RECORDS FOR THE EXERCISE Start Marker
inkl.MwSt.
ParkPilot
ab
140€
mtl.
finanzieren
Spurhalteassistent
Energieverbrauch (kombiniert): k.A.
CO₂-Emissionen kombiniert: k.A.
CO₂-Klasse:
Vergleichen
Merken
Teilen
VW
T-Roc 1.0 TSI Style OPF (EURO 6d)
RECORDS FOR THE EXERCISE End Marker
WORK ORDER:
Each of the records is to be written out again without alteration.

EXERCISE RESPONSE:
inkl.MwSt.
ParkPilot
ab
140€
mtl.
finanzieren
Spurhalteassistent
Energieverbrauch (kombiniert): k.A.
CO₂-Emissionen kombiniert: k.A.
CO₂-Klasse:
Vergleichen
Merken
Teilen
VW
T-Roc 1.0 TSI Style OPF (EURO 6d)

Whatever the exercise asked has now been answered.